The NY Post is reporting what many New Yorker’s were suspecting all along. Bosses in the NYC Sanitation Department ordered their workers to cause the havoc witnessed in the Bloomberg-Blizzard.

The NY Post Exclusive report:

Selfish Sanitation Department bosses from the snow-slammed outer boroughs ordered their drivers to snarl the blizzard cleanup to protest budget cuts — a disastrous move that turned streets into a minefield for emergency-services vehicles, The Post has learned.

Miles of roads stretching from as north as Whitestone, Queens, to the south shore of Staten Island still remained treacherously unplowed last night because of the shameless job action, several sources and a city lawmaker said, which was over a raft of demotions, attrition and budget cuts.

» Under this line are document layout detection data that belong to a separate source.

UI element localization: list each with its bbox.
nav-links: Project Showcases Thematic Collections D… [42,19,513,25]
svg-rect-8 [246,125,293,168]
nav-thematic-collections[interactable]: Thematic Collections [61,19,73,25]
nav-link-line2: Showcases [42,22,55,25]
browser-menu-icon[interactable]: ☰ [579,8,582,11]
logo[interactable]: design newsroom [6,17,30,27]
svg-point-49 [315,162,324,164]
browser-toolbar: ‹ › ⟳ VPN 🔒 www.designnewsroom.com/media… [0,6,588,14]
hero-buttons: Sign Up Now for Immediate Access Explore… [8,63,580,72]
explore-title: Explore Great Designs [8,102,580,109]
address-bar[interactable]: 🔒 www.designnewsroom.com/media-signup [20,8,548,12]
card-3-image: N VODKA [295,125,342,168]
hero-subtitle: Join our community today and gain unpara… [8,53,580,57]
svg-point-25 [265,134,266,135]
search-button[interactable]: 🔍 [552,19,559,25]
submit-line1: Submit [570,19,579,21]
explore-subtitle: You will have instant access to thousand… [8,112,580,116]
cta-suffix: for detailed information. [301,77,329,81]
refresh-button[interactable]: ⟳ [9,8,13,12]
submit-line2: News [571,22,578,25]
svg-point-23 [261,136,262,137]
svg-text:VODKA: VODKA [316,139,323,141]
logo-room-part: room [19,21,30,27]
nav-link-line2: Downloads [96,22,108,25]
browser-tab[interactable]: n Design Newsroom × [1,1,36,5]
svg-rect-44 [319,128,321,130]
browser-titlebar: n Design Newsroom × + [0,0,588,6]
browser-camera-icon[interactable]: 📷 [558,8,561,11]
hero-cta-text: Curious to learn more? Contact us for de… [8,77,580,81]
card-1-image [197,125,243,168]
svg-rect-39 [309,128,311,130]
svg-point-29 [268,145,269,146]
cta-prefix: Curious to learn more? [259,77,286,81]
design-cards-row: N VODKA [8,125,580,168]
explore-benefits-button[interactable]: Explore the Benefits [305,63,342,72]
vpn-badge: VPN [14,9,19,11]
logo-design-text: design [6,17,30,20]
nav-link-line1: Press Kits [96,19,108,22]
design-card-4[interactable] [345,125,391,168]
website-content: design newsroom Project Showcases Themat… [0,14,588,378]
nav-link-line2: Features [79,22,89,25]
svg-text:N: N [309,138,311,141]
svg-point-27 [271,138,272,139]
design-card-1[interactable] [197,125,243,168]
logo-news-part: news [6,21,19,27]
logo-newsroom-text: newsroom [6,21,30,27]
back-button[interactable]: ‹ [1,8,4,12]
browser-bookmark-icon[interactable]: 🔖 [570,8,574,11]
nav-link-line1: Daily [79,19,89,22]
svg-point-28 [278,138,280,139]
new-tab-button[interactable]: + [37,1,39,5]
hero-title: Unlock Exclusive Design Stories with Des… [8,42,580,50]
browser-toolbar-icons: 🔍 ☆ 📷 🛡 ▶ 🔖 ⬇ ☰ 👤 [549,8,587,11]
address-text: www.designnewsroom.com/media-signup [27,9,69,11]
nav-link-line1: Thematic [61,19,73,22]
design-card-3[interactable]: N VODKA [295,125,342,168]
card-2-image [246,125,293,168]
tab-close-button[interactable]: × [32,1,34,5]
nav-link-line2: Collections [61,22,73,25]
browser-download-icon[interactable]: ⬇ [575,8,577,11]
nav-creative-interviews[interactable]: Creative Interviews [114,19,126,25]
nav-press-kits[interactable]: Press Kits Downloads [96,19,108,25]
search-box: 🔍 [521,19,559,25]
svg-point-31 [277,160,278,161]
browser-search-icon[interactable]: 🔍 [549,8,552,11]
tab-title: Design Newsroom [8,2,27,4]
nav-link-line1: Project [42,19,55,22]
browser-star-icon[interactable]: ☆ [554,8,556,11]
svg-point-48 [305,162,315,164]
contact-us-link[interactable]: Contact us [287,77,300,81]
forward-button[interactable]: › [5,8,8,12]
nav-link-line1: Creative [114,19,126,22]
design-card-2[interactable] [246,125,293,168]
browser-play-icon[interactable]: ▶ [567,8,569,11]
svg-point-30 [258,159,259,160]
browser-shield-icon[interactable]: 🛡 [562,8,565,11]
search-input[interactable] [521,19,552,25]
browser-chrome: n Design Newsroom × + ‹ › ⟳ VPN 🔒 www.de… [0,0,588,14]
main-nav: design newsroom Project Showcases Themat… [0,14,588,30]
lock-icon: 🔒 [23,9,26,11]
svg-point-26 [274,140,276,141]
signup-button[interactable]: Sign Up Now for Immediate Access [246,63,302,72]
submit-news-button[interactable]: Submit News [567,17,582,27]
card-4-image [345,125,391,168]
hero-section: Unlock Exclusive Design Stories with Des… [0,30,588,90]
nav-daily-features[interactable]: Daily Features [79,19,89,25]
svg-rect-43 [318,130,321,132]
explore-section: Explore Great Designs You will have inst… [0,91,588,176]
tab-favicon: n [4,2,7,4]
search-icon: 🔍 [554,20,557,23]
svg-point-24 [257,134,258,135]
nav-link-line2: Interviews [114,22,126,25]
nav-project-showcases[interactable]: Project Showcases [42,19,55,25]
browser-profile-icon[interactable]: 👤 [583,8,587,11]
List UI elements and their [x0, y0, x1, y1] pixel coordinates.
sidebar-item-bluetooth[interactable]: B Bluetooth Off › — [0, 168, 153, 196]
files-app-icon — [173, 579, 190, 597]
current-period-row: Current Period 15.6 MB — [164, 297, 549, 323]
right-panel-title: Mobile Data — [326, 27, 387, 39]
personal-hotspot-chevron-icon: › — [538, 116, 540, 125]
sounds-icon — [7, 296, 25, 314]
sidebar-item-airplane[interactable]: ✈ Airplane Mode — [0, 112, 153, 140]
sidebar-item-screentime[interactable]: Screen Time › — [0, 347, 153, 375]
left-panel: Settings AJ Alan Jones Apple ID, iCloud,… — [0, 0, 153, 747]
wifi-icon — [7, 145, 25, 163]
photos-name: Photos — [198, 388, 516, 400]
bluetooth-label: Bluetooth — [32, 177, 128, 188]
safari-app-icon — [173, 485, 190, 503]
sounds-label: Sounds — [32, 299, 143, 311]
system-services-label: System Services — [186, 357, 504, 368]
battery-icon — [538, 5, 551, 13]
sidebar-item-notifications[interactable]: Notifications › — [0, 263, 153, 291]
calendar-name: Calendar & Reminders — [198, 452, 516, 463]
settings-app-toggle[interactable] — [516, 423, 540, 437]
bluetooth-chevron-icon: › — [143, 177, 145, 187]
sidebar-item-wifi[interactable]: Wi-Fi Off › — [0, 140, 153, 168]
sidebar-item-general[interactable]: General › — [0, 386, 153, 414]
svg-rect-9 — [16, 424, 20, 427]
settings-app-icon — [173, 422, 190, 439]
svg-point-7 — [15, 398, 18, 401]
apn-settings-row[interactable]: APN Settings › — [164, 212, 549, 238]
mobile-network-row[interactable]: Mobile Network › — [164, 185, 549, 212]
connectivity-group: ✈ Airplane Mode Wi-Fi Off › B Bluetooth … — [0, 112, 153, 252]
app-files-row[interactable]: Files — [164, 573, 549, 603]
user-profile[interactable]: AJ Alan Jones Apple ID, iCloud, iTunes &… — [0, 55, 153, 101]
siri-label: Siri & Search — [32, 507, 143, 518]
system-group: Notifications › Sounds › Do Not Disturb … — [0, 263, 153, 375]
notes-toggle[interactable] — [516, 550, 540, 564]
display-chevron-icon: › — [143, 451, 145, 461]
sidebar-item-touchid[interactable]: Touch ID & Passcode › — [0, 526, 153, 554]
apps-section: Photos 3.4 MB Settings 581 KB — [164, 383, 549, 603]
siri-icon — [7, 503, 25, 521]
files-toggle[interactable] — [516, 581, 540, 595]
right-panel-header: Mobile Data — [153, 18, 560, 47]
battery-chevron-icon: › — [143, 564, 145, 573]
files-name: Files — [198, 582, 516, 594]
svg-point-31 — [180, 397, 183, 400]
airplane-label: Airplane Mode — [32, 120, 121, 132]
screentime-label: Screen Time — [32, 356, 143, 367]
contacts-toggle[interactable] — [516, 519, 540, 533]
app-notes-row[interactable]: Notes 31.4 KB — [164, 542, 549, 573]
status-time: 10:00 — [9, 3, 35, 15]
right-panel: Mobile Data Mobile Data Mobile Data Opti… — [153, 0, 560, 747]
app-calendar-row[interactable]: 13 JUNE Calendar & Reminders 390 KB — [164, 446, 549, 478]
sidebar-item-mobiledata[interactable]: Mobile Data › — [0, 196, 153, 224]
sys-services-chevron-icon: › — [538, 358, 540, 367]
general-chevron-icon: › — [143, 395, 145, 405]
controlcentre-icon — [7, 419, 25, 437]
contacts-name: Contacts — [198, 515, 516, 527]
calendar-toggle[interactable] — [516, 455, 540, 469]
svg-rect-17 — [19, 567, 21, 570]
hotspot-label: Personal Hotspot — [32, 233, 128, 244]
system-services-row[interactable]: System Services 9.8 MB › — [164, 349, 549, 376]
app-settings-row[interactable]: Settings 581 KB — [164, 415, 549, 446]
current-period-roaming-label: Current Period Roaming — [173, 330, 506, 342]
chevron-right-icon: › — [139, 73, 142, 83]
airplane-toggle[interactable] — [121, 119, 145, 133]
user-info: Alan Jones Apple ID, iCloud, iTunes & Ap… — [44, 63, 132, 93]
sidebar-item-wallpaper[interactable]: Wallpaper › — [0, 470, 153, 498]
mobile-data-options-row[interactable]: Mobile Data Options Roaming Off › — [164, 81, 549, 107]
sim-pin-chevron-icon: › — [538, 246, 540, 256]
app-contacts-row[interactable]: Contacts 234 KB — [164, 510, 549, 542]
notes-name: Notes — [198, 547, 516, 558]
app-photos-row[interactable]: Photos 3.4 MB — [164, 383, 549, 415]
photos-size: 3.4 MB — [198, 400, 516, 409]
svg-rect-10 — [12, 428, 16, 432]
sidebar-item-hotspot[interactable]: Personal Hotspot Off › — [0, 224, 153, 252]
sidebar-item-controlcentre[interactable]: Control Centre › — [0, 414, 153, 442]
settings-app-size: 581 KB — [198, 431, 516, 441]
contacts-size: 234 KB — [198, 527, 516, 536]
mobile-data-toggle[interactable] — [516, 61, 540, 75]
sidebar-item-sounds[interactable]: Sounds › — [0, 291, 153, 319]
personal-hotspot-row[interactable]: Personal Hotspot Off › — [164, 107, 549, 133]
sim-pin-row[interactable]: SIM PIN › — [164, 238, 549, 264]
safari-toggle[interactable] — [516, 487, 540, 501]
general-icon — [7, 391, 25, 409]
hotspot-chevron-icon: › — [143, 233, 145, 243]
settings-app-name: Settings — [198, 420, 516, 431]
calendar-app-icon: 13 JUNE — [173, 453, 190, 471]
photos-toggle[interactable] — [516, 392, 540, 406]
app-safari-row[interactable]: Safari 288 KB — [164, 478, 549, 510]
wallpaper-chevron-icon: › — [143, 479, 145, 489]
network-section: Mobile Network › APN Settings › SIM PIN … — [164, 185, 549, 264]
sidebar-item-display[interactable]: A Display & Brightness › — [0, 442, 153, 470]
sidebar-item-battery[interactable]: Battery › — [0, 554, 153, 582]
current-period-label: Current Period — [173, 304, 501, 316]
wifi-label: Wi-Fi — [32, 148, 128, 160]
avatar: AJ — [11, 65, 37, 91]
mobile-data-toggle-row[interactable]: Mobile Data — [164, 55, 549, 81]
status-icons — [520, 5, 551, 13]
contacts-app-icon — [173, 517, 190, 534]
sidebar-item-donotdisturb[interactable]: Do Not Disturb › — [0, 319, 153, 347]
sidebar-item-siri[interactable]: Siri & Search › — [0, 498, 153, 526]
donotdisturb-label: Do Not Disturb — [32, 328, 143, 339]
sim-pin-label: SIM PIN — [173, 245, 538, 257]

“They sent a message to the rest of the city that these particular labor issues are more important,” said City Councilman Dan Halloran (R-Queens), who was visited yesterday by a group of guilt-ridden sanitation workers who confessed the shameless plot.

Halloran said he met with three plow workers from the Sanitation Department — and two Department of Transportation supervisors who were on loan — at his office after he was flooded with irate calls from constituents.

The snitches “didn’t want to be identified because they were afraid of retaliation,” Halloran said. “They were told [by supervisors] to take off routes [and] not do the plowing of some of the major arteries in a timely manner. They were told to make the mayor pay for the layoffs, the reductions in rank for the supervisors, shrinking the rolls of the rank-and-file.”

New York’s Strongest used a variety of tactics to drag out the plowing process — and pad overtime checks — which included keeping plows slightly higher than the roadways and skipping over streets along their routes, the sources said.

The snow-removal snitches said they were told to keep their plows off most streets and to wait for orders before attacking the accumulating piles of snow.

They said crews normally would have been more aggressive in com bating a fierce, fast-moving bliz zard like the one that barreled in on Sunday and blew out the next morning.

The workers said the work slowdown was the result of growing hostility between the mayor and the workers responsible for clearing the snow.

In the last two years, the agency’s workforce has been slashed by 400 trash haulers and supervisors — down from 6,300 — because of the city’s budget crisis. And, effective tomorrow, 100 department supervisors are to be demoted and their salaries slashed as an added cost-saving move.

Sources said budget cuts were also at the heart of poor planning for the blizzard last weekend. The city broke from its usual routine and did not call in a full complement on Saturday for snow preparations in order to save on added overtime that would have had to be paid for them to work on Christmas Day.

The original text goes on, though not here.